Try it: Below are some entries. Copy each line that holds the string "való".

Dataset excerpts:
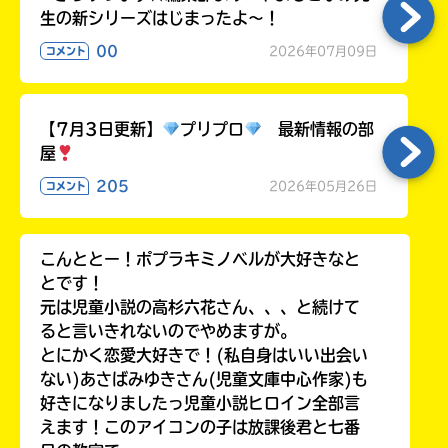
生の新シリーズはじまったよ～！
00
2026年07月09日
コメント
【7月3日更新】
プリプロ
最新情報の部
屋
205
2026年05月26日
コメント
こんととー！ポプラキミノベルが大好きなと
とです！
元は児童小説の高杉六花さん、、、と続けて
ると言いきれないのでやめますが。
とにかく恋愛大好きで！(私自身はいい出会い
ない)あさばみゆきさん(児童文庫中心作家)も
好きになりましたっ児童小説ヒロイン全部言
えます！このアイコンの子は放課後君と七番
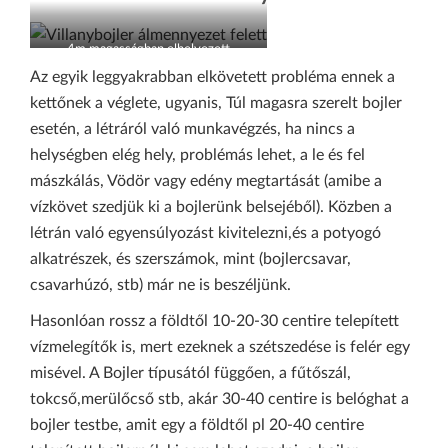
4m magasságban elhelyezett
villanybojler, fix álmennyezet felett.
Az egyik leggyakrabban elkövetett probléma ennek a
kettőnek a véglete, ugyanis, Túl magasra szerelt bojler
esetén, a létráról való munkavégzés, ha nincs a
helységben elég hely, problémás lehet, a le és fel
mászkálás, Vödör vagy edény megtartását (amibe a
vízkövet szedjük ki a bojlerünk belsejéből). Közben a
létrán való egyensúlyozást kivitelezni,és a potyogó
alkatrészek, és szerszámok, mint (bojlercsavar,
csavarhúzó, stb) már ne is beszéljünk.
Hasonlóan rossz a földtől 10-20-30 centire telepített
vízmelegítők is, mert ezeknek a szétszedése is felér egy
misével. A Bojler típusától függően, a fűtőszál,
tokcső,merülőcső stb, akár 30-40 centire is belóghat a
bojler testbe, amit egy a földtől pl 20-40 centire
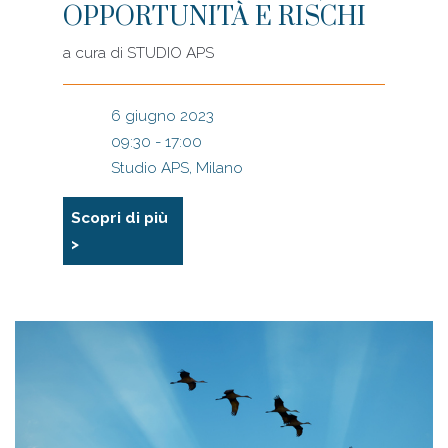
OPPORTUNITÀ E RISCHI
a cura di
STUDIO APS
6 giugno 2023
09:30 - 17:00
Studio APS, Milano
Scopri di più
>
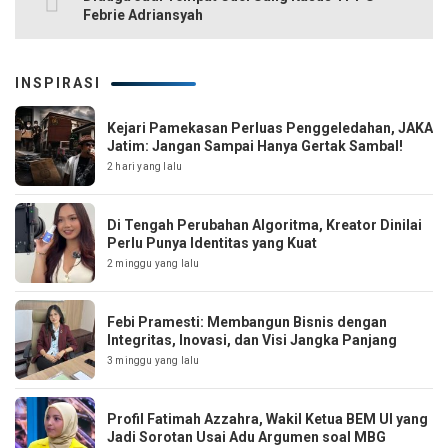
Febrie Adriansyah
INSPIRASI
Kejari Pamekasan Perluas Penggeledahan, JAKA
Jatim: Jangan Sampai Hanya Gertak Sambal!
2 hari yang lalu
Di Tengah Perubahan Algoritma, Kreator Dinilai
Perlu Punya Identitas yang Kuat
2 minggu yang lalu
Febi Pramesti: Membangun Bisnis dengan
Integritas, Inovasi, dan Visi Jangka Panjang
3 minggu yang lalu
Profil Fatimah Azzahra, Wakil Ketua BEM UI yang
Jadi Sorotan Usai Adu Argumen soal MBG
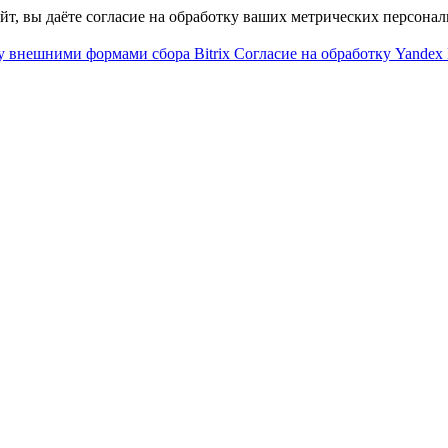
айт, вы даёте согласие на обработку ваших метрических персона
у внешними формами сбора Bitrix
Согласие на обработку Yandex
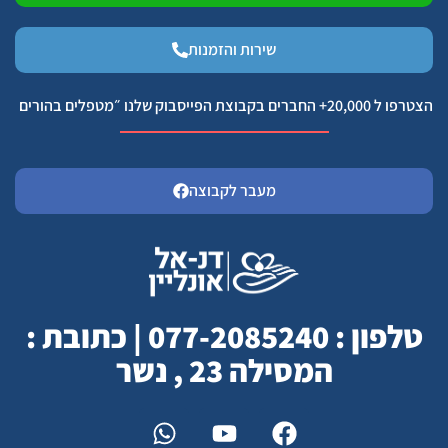
שירות והזמנות
הצטרפו ל 20,000+ החברים בקבוצת הפייסבוק שלנו ״מטפלים בהורים
מעבר לקבוצה
טלפון : 077-2085240 | כתובת :
המסילה 23 , נשר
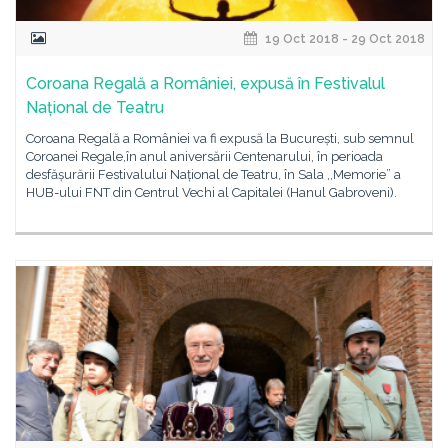
19 Oct 2018 - 29 Oct 2018
Coroana Regală a României, expusă în Festivalul
Național de Teatru
Coroana Regală a României va fi expusă la București, sub semnul
Coroanei Regale,în anul aniversării Centenarului, în perioada
desfășurării Festivalului Național de Teatru, în Sala ,,Memorie” a
HUB-ului FNT din Centrul Vechi al Capitalei (Hanul Gabroveni).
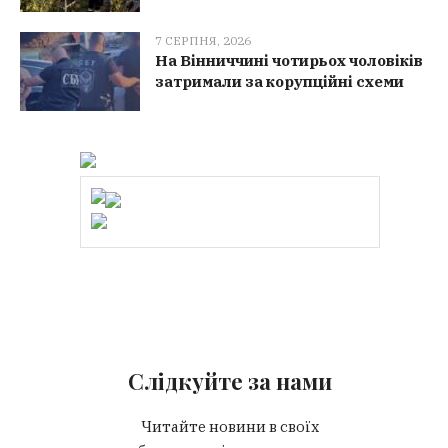
7 СЕРПНЯ, 2026
На Вінниччині чотирьох чоловіків
затримали за корупційні схеми
Слідкуйте за нами
Читайте новини в своїх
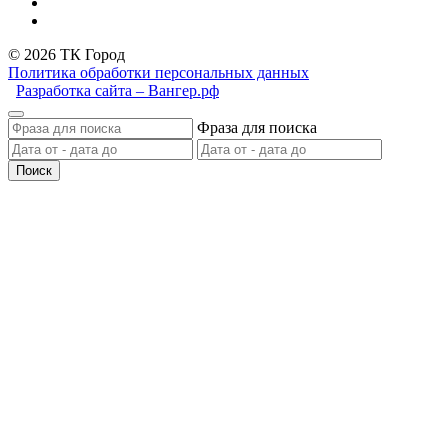
© 2026 ТК Город
Политика обработки персональных данных
Разработка сайта – Вангер.рф
Фраза для поиска
Поиск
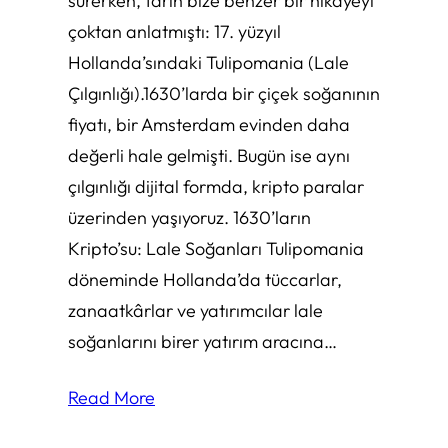
sürerken, tarih bize benzer bir hikâyeyi
çoktan anlatmıştı: 17. yüzyıl
Hollanda’sındaki Tulipomania (Lale
Çılgınlığı).1630’larda bir çiçek soğanının
fiyatı, bir Amsterdam evinden daha
değerli hale gelmişti. Bugün ise aynı
çılgınlığı dijital formda, kripto paralar
üzerinden yaşıyoruz. 1630’ların
Kripto’su: Lale Soğanları Tulipomania
döneminde Hollanda’da tüccarlar,
zanaatkârlar ve yatırımcılar lale
soğanlarını birer yatırım aracına…
Read More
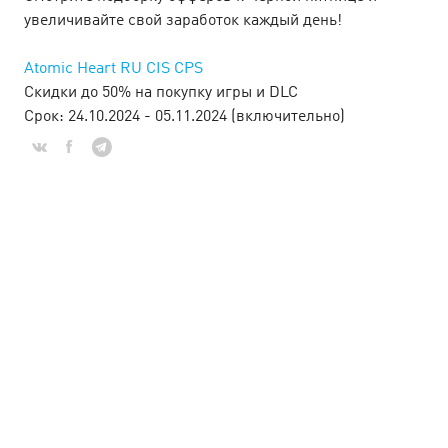
June’25
увеличивайте свой заработок каждый день!
С 1 по 30 июня балансируем между золотым загаром и
Atomic Heart RU CIS CPS
золотыми цифрами. Лето манит на пляж, а каталог
Скидки до 50% на покупку игры и DLC
Cityads — на щедрые ставки, бонусы и уникальные
промокоды. Сёрфь по офферам и прокачи…
Срок: 24.10.2024 - 05.11.2024 (включительно)
LEARN MORE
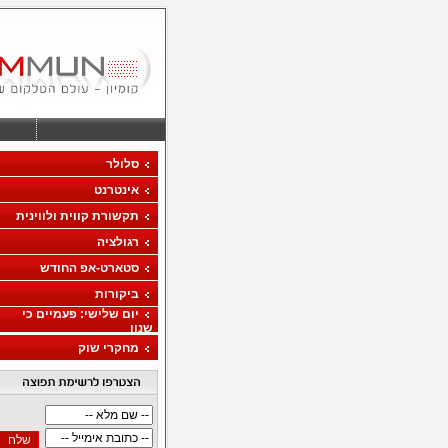
סלולר
אינטרנט
תקשורת קווית ולווינית
רגולציה
סטארט-אפ החודש
ביקורות
יום שלישי: פעמיים כי
שנון
מחקרי שוק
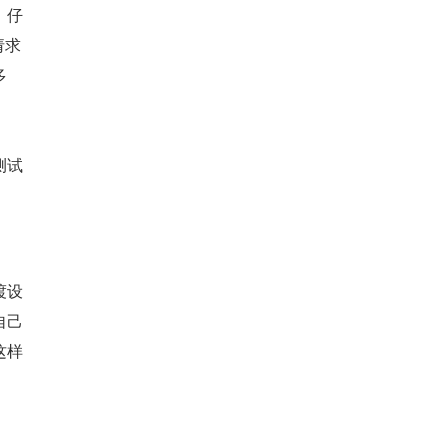
。仔
请求
多
测试
渡设
自己
这样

Solution for this task:
esetén, a létráról való munkavégzés, ha nincs a
létrán való egyensúlyozást kivitelezni,és a potyogó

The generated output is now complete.